Gov. Asa Hutchinson of Arkansas, a Republican who has worked in government for over three decades, vetoed his state’s bill criminalizing gender-affirming care for trans kids, denouncing it as an “extreme” government overreach. (His veto was overturned by legislators.)
Hutchinson did sign two bills barring trans students’ participation in sports. He told Axios that he signed those measures knowing that though no trans student had posed an issue trying to compete, he felt the ramifications of the health bill were real and immediate.
Hutchinson’s willingness to voice his concerns on the health care bill feed into a broader issue worrying some transgender attorneys: Coalition-building with conservatives has been left out of the trans rights movement and the push for LGBTQ+ civil rights as a whole.
Shannon Minter, legal director of the National Center for Lesbian Rights who has been representing LGBTQ+ rights cases for nearly 30 years, believes the movement to some degree has “fallen into positing conservative families as our enemy.”
“We don’t engage, and we just criticize and even demonize people. We really can’t afford to do that here,” Minter said during a conversation in May on the record number of bills targeting trans youth.
Young, who during his postdoctoral program said he read all available recorded cases involving trans people (around 530 cases at the time), lamented LGBTQ+ advocates’ unwillingness to appeal to conservatives — and their tendency to lump all conservative judges in the same boat.
“Not very many people are talking about it. I’d say it’s sort of against most people’s interests to admit it and many people just struggle to see it,” Young said. “A lot of the advocacy organizations, their media mouthpieces, it’s in their interests to scare people about what’s going on because that’s how they get fundraising,” he added.
But the Bostock ruling, coupled with the Supreme Court’s decision not to take up Grimm’s case, will make the landscape more difficult for the state legislatures rallying behind bills targeting trans youth, Carl Charles, a Lambda Legal staff attorney, told the 19th.
“It makes it that much more difficult for them to demonstrate that these state laws that are being passed, or trying to be passed, are anything other than just pure animus,” he said, adding that Lambda Legal and other advocacy groups are actively working on lawsuits against some of the bills that have passed.
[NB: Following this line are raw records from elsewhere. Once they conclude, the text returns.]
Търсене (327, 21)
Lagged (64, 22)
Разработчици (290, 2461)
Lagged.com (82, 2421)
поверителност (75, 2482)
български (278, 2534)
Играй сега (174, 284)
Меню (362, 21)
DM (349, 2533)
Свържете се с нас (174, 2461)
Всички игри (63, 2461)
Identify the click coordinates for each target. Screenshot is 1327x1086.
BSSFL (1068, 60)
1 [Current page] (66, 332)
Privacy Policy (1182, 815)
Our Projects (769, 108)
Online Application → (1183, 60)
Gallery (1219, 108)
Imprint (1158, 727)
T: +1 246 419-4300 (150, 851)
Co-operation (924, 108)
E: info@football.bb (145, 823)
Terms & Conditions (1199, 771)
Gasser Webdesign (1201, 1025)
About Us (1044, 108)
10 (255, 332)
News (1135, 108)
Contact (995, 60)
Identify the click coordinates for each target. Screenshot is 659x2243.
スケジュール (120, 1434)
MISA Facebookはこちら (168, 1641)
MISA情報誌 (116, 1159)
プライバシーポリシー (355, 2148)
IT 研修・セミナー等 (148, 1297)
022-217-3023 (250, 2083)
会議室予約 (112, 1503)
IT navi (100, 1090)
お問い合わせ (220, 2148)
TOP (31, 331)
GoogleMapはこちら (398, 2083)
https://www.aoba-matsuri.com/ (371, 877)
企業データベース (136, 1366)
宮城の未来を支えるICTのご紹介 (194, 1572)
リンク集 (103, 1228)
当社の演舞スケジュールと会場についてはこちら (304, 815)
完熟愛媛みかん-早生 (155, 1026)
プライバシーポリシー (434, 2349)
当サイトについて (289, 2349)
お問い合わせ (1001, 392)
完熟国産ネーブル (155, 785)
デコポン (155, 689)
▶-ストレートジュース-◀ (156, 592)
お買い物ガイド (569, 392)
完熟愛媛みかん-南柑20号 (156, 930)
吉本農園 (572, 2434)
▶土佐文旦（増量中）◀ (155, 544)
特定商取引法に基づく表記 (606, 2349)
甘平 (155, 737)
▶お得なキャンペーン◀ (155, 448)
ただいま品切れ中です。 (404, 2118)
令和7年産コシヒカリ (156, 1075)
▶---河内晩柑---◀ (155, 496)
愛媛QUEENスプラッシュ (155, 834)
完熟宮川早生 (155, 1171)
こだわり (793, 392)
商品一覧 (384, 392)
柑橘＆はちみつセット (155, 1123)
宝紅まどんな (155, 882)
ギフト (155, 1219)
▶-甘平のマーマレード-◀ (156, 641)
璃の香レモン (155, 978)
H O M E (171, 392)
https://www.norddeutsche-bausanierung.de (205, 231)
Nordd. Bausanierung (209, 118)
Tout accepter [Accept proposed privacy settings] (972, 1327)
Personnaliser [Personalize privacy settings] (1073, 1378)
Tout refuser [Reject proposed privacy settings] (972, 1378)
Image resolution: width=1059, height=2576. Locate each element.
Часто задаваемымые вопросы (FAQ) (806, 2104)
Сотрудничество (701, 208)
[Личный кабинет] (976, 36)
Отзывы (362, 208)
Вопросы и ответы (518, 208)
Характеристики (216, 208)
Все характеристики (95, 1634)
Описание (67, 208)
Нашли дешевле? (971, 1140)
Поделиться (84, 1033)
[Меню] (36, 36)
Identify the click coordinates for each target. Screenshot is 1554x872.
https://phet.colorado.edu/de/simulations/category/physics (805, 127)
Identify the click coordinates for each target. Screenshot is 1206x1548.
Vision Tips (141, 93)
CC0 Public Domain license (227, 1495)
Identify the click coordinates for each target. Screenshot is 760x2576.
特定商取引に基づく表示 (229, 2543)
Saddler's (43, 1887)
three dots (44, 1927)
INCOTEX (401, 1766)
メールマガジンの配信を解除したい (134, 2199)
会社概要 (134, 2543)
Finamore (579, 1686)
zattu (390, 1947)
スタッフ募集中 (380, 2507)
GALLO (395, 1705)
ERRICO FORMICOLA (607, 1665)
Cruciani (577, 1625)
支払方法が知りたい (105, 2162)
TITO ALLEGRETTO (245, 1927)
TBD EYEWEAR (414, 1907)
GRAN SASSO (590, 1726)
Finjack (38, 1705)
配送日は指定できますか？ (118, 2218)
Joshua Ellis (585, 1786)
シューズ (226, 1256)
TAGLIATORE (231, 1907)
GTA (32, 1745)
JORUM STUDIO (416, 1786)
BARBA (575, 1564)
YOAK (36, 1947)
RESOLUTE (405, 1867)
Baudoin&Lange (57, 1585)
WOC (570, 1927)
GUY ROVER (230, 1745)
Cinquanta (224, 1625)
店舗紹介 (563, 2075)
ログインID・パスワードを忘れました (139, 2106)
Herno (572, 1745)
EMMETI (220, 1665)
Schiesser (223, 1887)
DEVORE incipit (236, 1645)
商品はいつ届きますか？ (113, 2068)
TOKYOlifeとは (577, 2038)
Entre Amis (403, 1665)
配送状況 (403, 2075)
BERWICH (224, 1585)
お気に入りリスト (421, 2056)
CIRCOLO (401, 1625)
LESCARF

Those fights will continue despite the Supreme Court’s decision to drop Grimm’s case, he said.
And conversations behind the scenes will continue. Alphonso David, the president of the Human Rights Campaign, stressed to the 19th that his advocacy group is working with elected officials and institutions across the aisle.
“I don’t think it’s accurate to suggest that the work of engaging with those who disagree with us has stopped,” David said. “I don’t think the issue is about engaging conservatives or Republicans or religious leaders — it’s engaging people who don’t see our humanity.”
“And I think as we divide people into different classifications, we lose focus on what our job is. Our job is to make sure that we achieve the civil rights of LGBTQ people, regardless of what label you assign to the person who doesn’t see our humanity.”